◆ **What this task involves**
Can you transcribe every entry word for word, skipping the images?

[Stored items from a collection]
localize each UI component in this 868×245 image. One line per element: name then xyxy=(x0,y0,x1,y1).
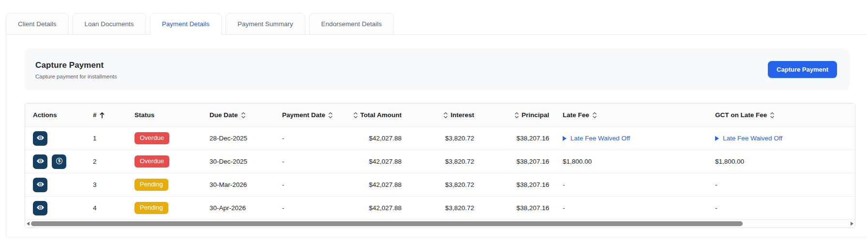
col-label: Total Amount xyxy=(360,111,402,119)
dollar-coin-icon: $ xyxy=(55,157,63,167)
col-label: Actions xyxy=(33,111,57,119)
status-cell: Pending xyxy=(127,179,202,191)
payment-date-cell: - xyxy=(274,158,342,165)
gct-late-fee-cell: Late Fee Waived Off xyxy=(707,135,855,142)
late-fee-cell: Late Fee Waived Off xyxy=(555,135,707,142)
sort-icon xyxy=(592,112,597,119)
col-header-late-fee[interactable]: Late Fee xyxy=(555,111,707,119)
sort-icon xyxy=(353,112,358,119)
tab-label: Client Details xyxy=(18,20,57,28)
gct-late-fee-cell: - xyxy=(707,204,855,212)
capture-payment-button[interactable]: Capture Payment xyxy=(768,61,837,78)
status-cell: Overdue xyxy=(127,132,202,144)
scrollbar-thumb[interactable] xyxy=(31,221,743,226)
late-fee-waived-expander[interactable]: Late Fee Waived Off xyxy=(563,135,630,142)
col-header-principal[interactable]: Principal xyxy=(480,111,555,119)
col-label: Principal xyxy=(522,111,549,119)
tab-label: Loan Documents xyxy=(85,20,134,28)
scroll-right-icon[interactable] xyxy=(849,222,855,226)
view-installment-button[interactable] xyxy=(33,131,47,146)
col-header-status: Status xyxy=(127,111,202,119)
col-header-payment-date[interactable]: Payment Date xyxy=(274,111,342,119)
col-label: Payment Date xyxy=(282,111,325,119)
tab-bar: Client Details Loan Documents Payment De… xyxy=(6,13,394,35)
col-header-due-date[interactable]: Due Date xyxy=(202,111,274,119)
installment-number: 3 xyxy=(78,181,127,188)
payment-details-panel: Capture Payment Capture payment for inst… xyxy=(6,34,867,237)
total-amount-cell: $42,027.88 xyxy=(342,204,407,212)
col-label: Late Fee xyxy=(563,111,589,119)
row-actions: $ xyxy=(25,154,78,169)
tab-loan-documents[interactable]: Loan Documents xyxy=(73,13,146,35)
table-header-row: Actions # Status Due Date Payment Date T… xyxy=(25,104,855,126)
interest-cell: $3,820.72 xyxy=(407,158,480,165)
tab-label: Payment Summary xyxy=(238,20,293,28)
eye-icon xyxy=(36,203,45,213)
col-header-interest[interactable]: Interest xyxy=(407,111,480,119)
late-fee-cell: - xyxy=(555,181,707,188)
col-header-total-amount[interactable]: Total Amount xyxy=(342,111,407,119)
late-fee-cell: $1,800.00 xyxy=(555,158,707,165)
expand-triangle-icon xyxy=(715,136,719,141)
total-amount-cell: $42,027.88 xyxy=(342,135,407,142)
tab-label: Endorsement Details xyxy=(321,20,382,28)
principal-cell: $38,207.16 xyxy=(480,181,555,188)
expand-triangle-icon xyxy=(563,136,567,141)
tab-label: Payment Details xyxy=(162,20,210,28)
installments-table: Actions # Status Due Date Payment Date T… xyxy=(25,103,855,228)
tab-client-details[interactable]: Client Details xyxy=(6,13,69,35)
section-title: Capture Payment xyxy=(35,61,117,70)
principal-cell: $38,207.16 xyxy=(480,204,555,212)
svg-text:$: $ xyxy=(58,158,60,163)
sort-icon xyxy=(514,112,519,119)
col-label: Due Date xyxy=(210,111,238,119)
sort-asc-icon xyxy=(99,112,105,119)
view-installment-button[interactable] xyxy=(33,178,47,192)
row-actions xyxy=(25,131,78,146)
tab-payment-details[interactable]: Payment Details xyxy=(150,13,222,35)
interest-cell: $3,820.72 xyxy=(407,135,480,142)
interest-cell: $3,820.72 xyxy=(407,204,480,212)
col-header-gct-on-late-fee[interactable]: GCT on Late Fee xyxy=(707,111,855,119)
gct-late-fee-link-label: Late Fee Waived Off xyxy=(723,135,782,142)
tab-payment-summary[interactable]: Payment Summary xyxy=(225,13,305,35)
due-date-cell: 28-Dec-2025 xyxy=(202,135,274,142)
interest-cell: $3,820.72 xyxy=(407,181,480,188)
table-row: 1 Overdue 28-Dec-2025 - $42,027.88 $3,82… xyxy=(25,126,855,150)
view-installment-button[interactable] xyxy=(33,201,47,215)
scrollbar-track[interactable] xyxy=(31,220,849,228)
tab-endorsement-details[interactable]: Endorsement Details xyxy=(309,13,394,35)
capture-payment-row-button[interactable]: $ xyxy=(52,154,66,169)
installment-number: 2 xyxy=(78,158,127,165)
sort-icon xyxy=(328,112,333,119)
sort-icon xyxy=(443,112,448,119)
status-cell: Pending xyxy=(127,202,202,214)
col-header-number[interactable]: # xyxy=(78,111,127,119)
table-row: 3 Pending 30-Mar-2026 - $42,027.88 $3,82… xyxy=(25,173,855,196)
payment-date-cell: - xyxy=(274,204,342,212)
total-amount-cell: $42,027.88 xyxy=(342,181,407,188)
installment-number: 1 xyxy=(78,135,127,142)
sort-icon xyxy=(770,112,775,119)
view-installment-button[interactable] xyxy=(33,154,47,169)
row-actions xyxy=(25,201,78,215)
eye-icon xyxy=(36,157,45,167)
due-date-cell: 30-Dec-2025 xyxy=(202,158,274,165)
col-label: GCT on Late Fee xyxy=(715,111,767,119)
gct-late-fee-waived-expander[interactable]: Late Fee Waived Off xyxy=(715,135,782,142)
section-subtitle: Capture payment for installments xyxy=(35,74,117,79)
col-label: Interest xyxy=(450,111,474,119)
col-label: Status xyxy=(135,111,154,119)
late-fee-link-label: Late Fee Waived Off xyxy=(570,135,630,142)
eye-icon xyxy=(36,134,45,143)
gct-late-fee-cell: $1,800.00 xyxy=(707,158,855,165)
table-row: $ 2 Overdue 30-Dec-2025 - $42,027.88 $3,… xyxy=(25,150,855,173)
row-actions xyxy=(25,178,78,192)
status-badge: Pending xyxy=(135,179,168,191)
principal-cell: $38,207.16 xyxy=(480,158,555,165)
late-fee-cell: - xyxy=(555,204,707,212)
payment-date-cell: - xyxy=(274,181,342,188)
installment-number: 4 xyxy=(78,204,127,212)
capture-payment-card: Capture Payment Capture payment for inst… xyxy=(25,48,850,91)
scroll-left-icon[interactable] xyxy=(25,222,31,226)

◆ **Answer box**
localize each UI component in this 868×245 image. One line per element: name then xyxy=(x0,y0,x1,y1).
col-label: Total Amount xyxy=(360,111,402,119)
dollar-coin-icon: $ xyxy=(55,157,63,167)
col-label: Actions xyxy=(33,111,57,119)
status-cell: Pending xyxy=(127,179,202,191)
payment-date-cell: - xyxy=(274,158,342,165)
gct-late-fee-cell: Late Fee Waived Off xyxy=(707,135,855,142)
late-fee-cell: Late Fee Waived Off xyxy=(555,135,707,142)
sort-icon xyxy=(592,112,597,119)
col-header-late-fee[interactable]: Late Fee xyxy=(555,111,707,119)
sort-icon xyxy=(353,112,358,119)
tab-label: Client Details xyxy=(18,20,57,28)
gct-late-fee-cell: - xyxy=(707,204,855,212)
capture-payment-button[interactable]: Capture Payment xyxy=(768,61,837,78)
status-cell: Overdue xyxy=(127,132,202,144)
scrollbar-thumb[interactable] xyxy=(31,221,743,226)
late-fee-waived-expander[interactable]: Late Fee Waived Off xyxy=(563,135,630,142)
col-header-principal[interactable]: Principal xyxy=(480,111,555,119)
col-label: Principal xyxy=(522,111,549,119)
tab-label: Loan Documents xyxy=(85,20,134,28)
scroll-right-icon[interactable] xyxy=(849,222,855,226)
view-installment-button[interactable] xyxy=(33,131,47,146)
col-header-status: Status xyxy=(127,111,202,119)
col-header-payment-date[interactable]: Payment Date xyxy=(274,111,342,119)
col-label: Payment Date xyxy=(282,111,325,119)
tab-bar: Client Details Loan Documents Payment De… xyxy=(6,13,394,35)
col-header-due-date[interactable]: Due Date xyxy=(202,111,274,119)
installment-number: 3 xyxy=(78,181,127,188)
payment-details-panel: Capture Payment Capture payment for inst… xyxy=(6,34,867,237)
total-amount-cell: $42,027.88 xyxy=(342,204,407,212)
col-label: Late Fee xyxy=(563,111,589,119)
row-actions: $ xyxy=(25,154,78,169)
tab-loan-documents[interactable]: Loan Documents xyxy=(73,13,146,35)
table-header-row: Actions # Status Due Date Payment Date T… xyxy=(25,104,855,126)
interest-cell: $3,820.72 xyxy=(407,158,480,165)
tab-label: Payment Summary xyxy=(238,20,293,28)
eye-icon xyxy=(36,203,45,213)
col-header-interest[interactable]: Interest xyxy=(407,111,480,119)
late-fee-cell: - xyxy=(555,181,707,188)
col-header-total-amount[interactable]: Total Amount xyxy=(342,111,407,119)
late-fee-cell: $1,800.00 xyxy=(555,158,707,165)
expand-triangle-icon xyxy=(715,136,719,141)
total-amount-cell: $42,027.88 xyxy=(342,135,407,142)
tab-label: Endorsement Details xyxy=(321,20,382,28)
principal-cell: $38,207.16 xyxy=(480,181,555,188)
expand-triangle-icon xyxy=(563,136,567,141)
tab-label: Payment Details xyxy=(162,20,210,28)
installments-table: Actions # Status Due Date Payment Date T… xyxy=(25,103,855,228)
tab-client-details[interactable]: Client Details xyxy=(6,13,69,35)
section-title: Capture Payment xyxy=(35,61,117,70)
principal-cell: $38,207.16 xyxy=(480,204,555,212)
svg-text:$: $ xyxy=(58,158,60,163)
sort-icon xyxy=(514,112,519,119)
col-label: Due Date xyxy=(210,111,238,119)
sort-asc-icon xyxy=(99,112,105,119)
view-installment-button[interactable] xyxy=(33,178,47,192)
row-actions xyxy=(25,131,78,146)
tab-payment-details[interactable]: Payment Details xyxy=(150,13,222,35)
interest-cell: $3,820.72 xyxy=(407,135,480,142)
interest-cell: $3,820.72 xyxy=(407,204,480,212)
col-header-gct-on-late-fee[interactable]: GCT on Late Fee xyxy=(707,111,855,119)
gct-late-fee-link-label: Late Fee Waived Off xyxy=(723,135,782,142)
tab-payment-summary[interactable]: Payment Summary xyxy=(225,13,305,35)
due-date-cell: 28-Dec-2025 xyxy=(202,135,274,142)
interest-cell: $3,820.72 xyxy=(407,181,480,188)
table-row: 1 Overdue 28-Dec-2025 - $42,027.88 $3,82… xyxy=(25,126,855,150)
view-installment-button[interactable] xyxy=(33,201,47,215)
scrollbar-track[interactable] xyxy=(31,220,849,228)
tab-endorsement-details[interactable]: Endorsement Details xyxy=(309,13,394,35)
capture-payment-row-button[interactable]: $ xyxy=(52,154,66,169)
installment-number: 2 xyxy=(78,158,127,165)
sort-icon xyxy=(328,112,333,119)
sort-icon xyxy=(443,112,448,119)
status-cell: Pending xyxy=(127,202,202,214)
col-header-number[interactable]: # xyxy=(78,111,127,119)
table-row: 3 Pending 30-Mar-2026 - $42,027.88 $3,82… xyxy=(25,173,855,196)
payment-date-cell: - xyxy=(274,204,342,212)
total-amount-cell: $42,027.88 xyxy=(342,181,407,188)
installment-number: 1 xyxy=(78,135,127,142)
sort-icon xyxy=(770,112,775,119)
view-installment-button[interactable] xyxy=(33,154,47,169)
row-actions xyxy=(25,201,78,215)
eye-icon xyxy=(36,157,45,167)
due-date-cell: 30-Dec-2025 xyxy=(202,158,274,165)
col-label: GCT on Late Fee xyxy=(715,111,767,119)
gct-late-fee-waived-expander[interactable]: Late Fee Waived Off xyxy=(715,135,782,142)
section-subtitle: Capture payment for installments xyxy=(35,74,117,79)
col-label: Interest xyxy=(450,111,474,119)
col-label: Status xyxy=(135,111,154,119)
late-fee-link-label: Late Fee Waived Off xyxy=(570,135,630,142)
eye-icon xyxy=(36,134,45,143)
gct-late-fee-cell: $1,800.00 xyxy=(707,158,855,165)
table-row: $ 2 Overdue 30-Dec-2025 - $42,027.88 $3,… xyxy=(25,150,855,173)
row-actions xyxy=(25,178,78,192)
status-badge: Pending xyxy=(135,179,168,191)
principal-cell: $38,207.16 xyxy=(480,158,555,165)
late-fee-cell: - xyxy=(555,204,707,212)
payment-date-cell: - xyxy=(274,181,342,188)
installment-number: 4 xyxy=(78,204,127,212)
capture-payment-card: Capture Payment Capture payment for inst… xyxy=(25,48,850,91)
scroll-left-icon[interactable] xyxy=(25,222,31,226)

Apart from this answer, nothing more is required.